[sdiy] Additive Synthesis questions

David G. Dixon dixon at interchange.ubc.ca
Thu Apr 8 20:54:51 CEST 2010


> If I was going to make an analogue additive synthesizer, is there a simple
> way of building a sine wave oscillator with just a few parts that aren't
> some expensive special function chips?
> 
> What would be a good number of sine waves for analogue additive synthesis?
> 4, 7, as many as can be crammed on a panel?

First, bear in mind that I know NOTHING about this, but I'm also interested
in it (for later).  (Care to read on...?)

For generating lots of low-cost sine waves, why not simply filter square
waves?  The square waves can be generated in harmonic ratios off of a single
VCO with dividers, and then a dedicated filter (BP with some Q, perhaps?)
could be stuck on each square output.  As long as each filter tracks the
frequency of each input square wave, you should get a decent sine wave.
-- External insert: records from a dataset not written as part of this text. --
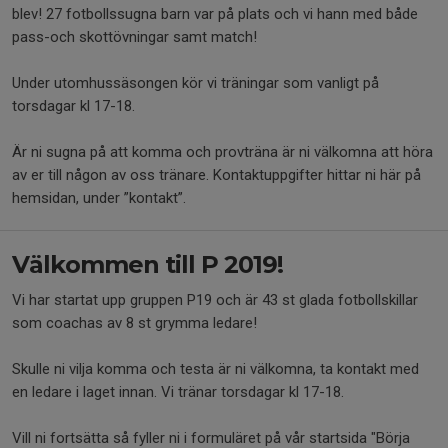
blev! 27 fotbollssugna barn var på plats och vi hann med både
pass-och skottövningar samt match!
Under utomhussäsongen kör vi träningar som vanligt på
torsdagar kl 17-18.
Är ni sugna på att komma och provträna är ni välkomna att höra
av er till någon av oss tränare. Kontaktuppgifter hittar ni här på
hemsidan, under ”kontakt”.
Välkommen till P 2019!
Vi har startat upp gruppen P19 och är 43 st glada fotbollskillar
som coachas av 8 st grymma ledare!
Skulle ni vilja komma och testa är ni välkomna, ta kontakt med
en ledare i laget innan. Vi tränar torsdagar kl 17-18.
Vill ni fortsätta så fyller ni i formuläret på vår startsida "Börja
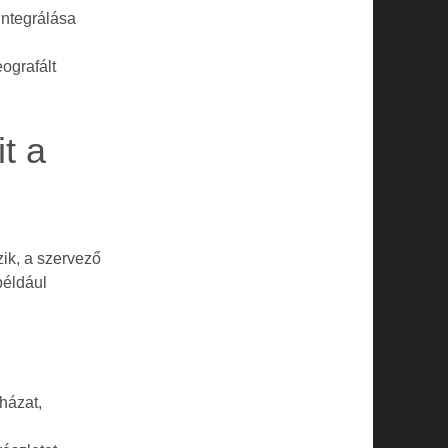
integrálása
ografált
t a
ik, a szervező
például
házat,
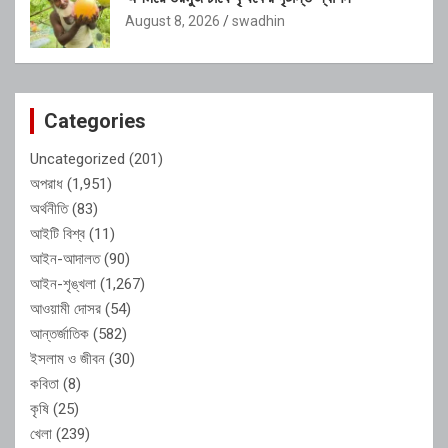
August 8, 2026
swadhin
Categories
Uncategorized
(201)
অপরাধ
(1,951)
অর্থনীতি
(83)
আইটি বিশ্ব
(11)
আইন-আদালত
(90)
আইন-শৃঙ্খলা
(1,267)
আওয়ামী দোসর
(54)
আন্তর্জাতিক
(582)
ইসলাম ও জীবন
(30)
কবিতা
(8)
কৃষি
(25)
খেলা
(239)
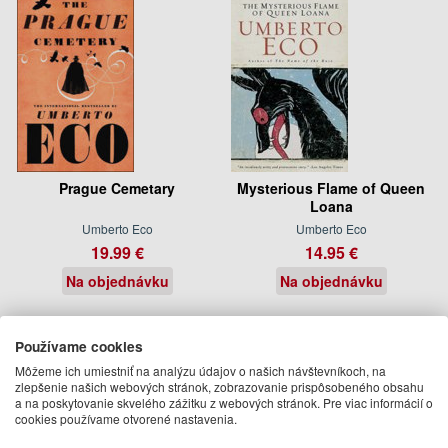
Prague Cemetary
Mysterious Flame of Queen
Loana
Umberto Eco
Umberto Eco
19.99 €
14.95 €
Na objednávku
Na objednávku
Používame cookies
Môžeme ich umiestniť na analýzu údajov o našich návštevníkoch, na
zlepšenie našich webových stránok, zobrazovanie prispôsobeného obsahu
a na poskytovanie skvelého zážitku z webových stránok. Pre viac informácií o
cookies používame otvorené nastavenia.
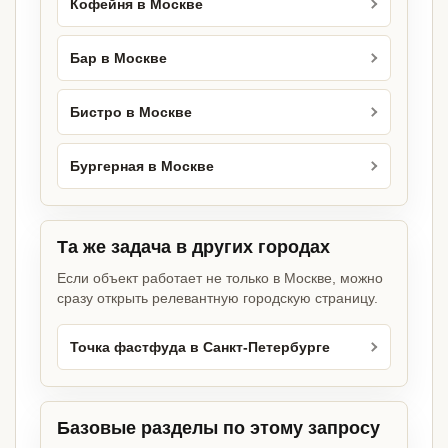
Кофейня в Москве
Бар в Москве
Бистро в Москве
Бургерная в Москве
Та же задача в других городах
Если объект работает не только в Москве, можно
сразу открыть релевантную городскую страницу.
Точка фастфуда в Санкт-Петербурге
Базовые разделы по этому запросу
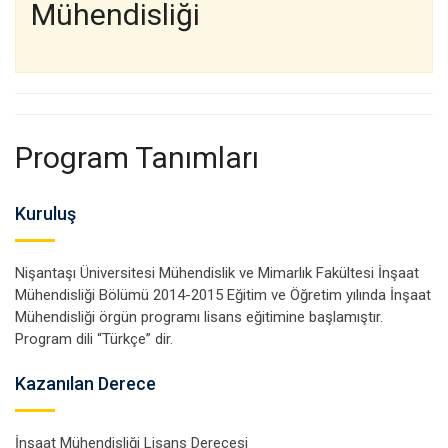
Mühendisliği
Program Tanımları
Kuruluş
Nişantaşı Üniversitesi Mühendislik ve Mimarlık Fakültesi İnşaat
Mühendisliği Bölümü 2014-2015 Eğitim ve Öğretim yılında İnşaat
Mühendisliği örgün programı lisans eğitimine başlamıştır.
Program dili “Türkçe” dir.
Kazanılan Derece
İnşaat Mühendisliği Lisans Derecesi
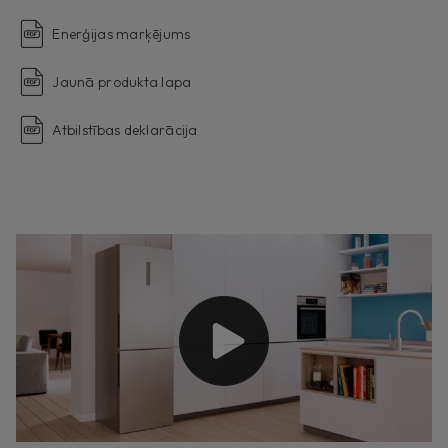
Enerģijas marķējums
Jaunā produkta lapa
Atbilstības deklarācija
Otherwise, a single expo current source divided into many different triangle
cores which are then shaped into sines.  You could do each tricore/sine
shaper with an LM13700 (one for the integrator, one for the sine shaper), a
TL072 (ditto), one capacitor (for the integrator), two 2N3904s (for the
schmitt trigger), two trimmers (for the sine shaper), and about 14
resistors.  If you're clever, the whole thing could be mounted on a PCB
about 2" x 1", a collection of which could then be plugged into a master
control board with the expo converter and the routing transistors/resistors
on it.  Each sine board would cost less than $5.  However, getting the exact
frequency ratios might be a challenge (but perhaps this would be part of the
charm?).

I think that anything else (excluding digital) would be prohibitive in terms
of parts volume and board complexity, if not actual cost.